Il settore della moda è bellissimo, ma molto volatile. Il cinema invece è qualcosa che dura nel tempo, rimane per sempre. Se sei un designer, uno che crea le cose, il cinema quindi è il massimo, perché ti permette di dar vita a persone, al loro modo di muoversi e parlare. È espressione pura, la cosa più artistica che abbia mai fatto. La moda è molto più commerciale”. Così Tom Ford riassume le ragioni che lo hanno spinto dalla passerella alla macchina da presa, convincendolo a esordire come regista con l'adattamento di un romanzo da lui molto amato come A Single Man di Christopher Isherwood.
La storia, ambientata nel 1962, descrive il dramma di un compassato professore omosessuale che, ormai avanti con gli anni, si trova ad affrontare la morte del suo compagno di vita.

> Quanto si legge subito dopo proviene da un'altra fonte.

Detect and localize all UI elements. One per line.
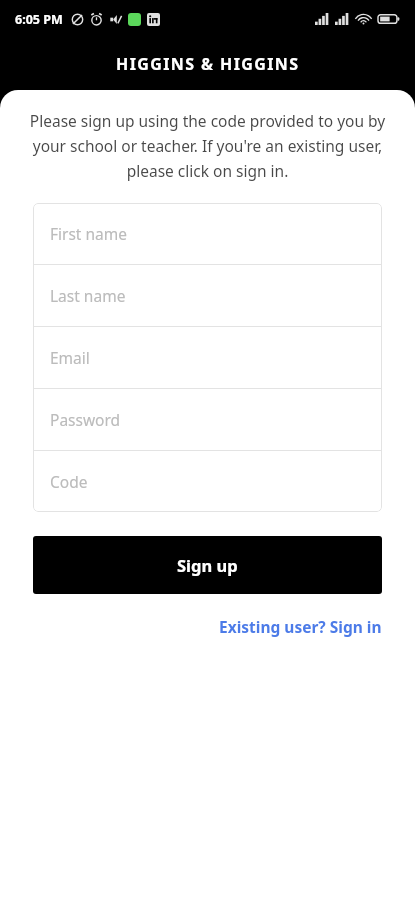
staticText: Last name bbox=[50, 285, 126, 306]
button[interactable]: Sign up bbox=[33, 536, 382, 594]
staticText: Email bbox=[50, 347, 90, 368]
button[interactable]: Last name bbox=[33, 265, 382, 326]
staticText: Password bbox=[50, 409, 121, 430]
button[interactable]: Email bbox=[33, 327, 382, 388]
staticText: Please sign up using the code provided t… bbox=[18, 110, 397, 181]
button[interactable]: First name bbox=[33, 203, 382, 264]
button[interactable]: Code bbox=[33, 451, 382, 512]
button[interactable]: Password bbox=[33, 389, 382, 450]
staticText: First name bbox=[50, 223, 128, 244]
staticText: Existing user? Sign in bbox=[219, 616, 382, 637]
staticText: Sign up bbox=[177, 554, 238, 576]
staticText: 6:05 PM bbox=[15, 11, 63, 28]
staticText: Code bbox=[50, 471, 88, 492]
staticText: HIGGINS & HIGGINS bbox=[116, 53, 300, 75]
button[interactable]: Existing user? Sign in bbox=[219, 608, 382, 645]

E anche se le problematiche relative al riconoscimento dei rapporti gay emergono qua e là all'interno della trama, A Single Man “non è un film militante”, assicura il suo protagonista Colin Firth. “E' una storia d'amore molto onesta e potrebbe benissimo riferirsi a un uomo e una donna”, continua l'attore inglese, che interrogato sul problema dei diritti delle coppie omosessuali nel nostro paese, risponde - in un buon italiano - “non conosco la situazione dell'Italia, ma pensate che il giorno stesso in cui abbiamo girato la scena in cui al protagonista viene proibito di assistere al funerale del suo compagno, in California è stata approvata la legge che proibisce i matrimoni gay e che riporta lo stato indietro di 50 anni".
Il problema, dunque, “non riguarda solo l'Italia”, afferma Firth, che invece del lavoro sul set dice: “Come tutti i rapporti molto stretti, è stata fonte di piacere e di difficoltà. Le riprese sono durate cinque settimane, ma è stato un privilegio avere la fiducia di Tom su qualcosa per lui così personale. Abbiamo condiviso un percorso creativo molto importante per entrambi”.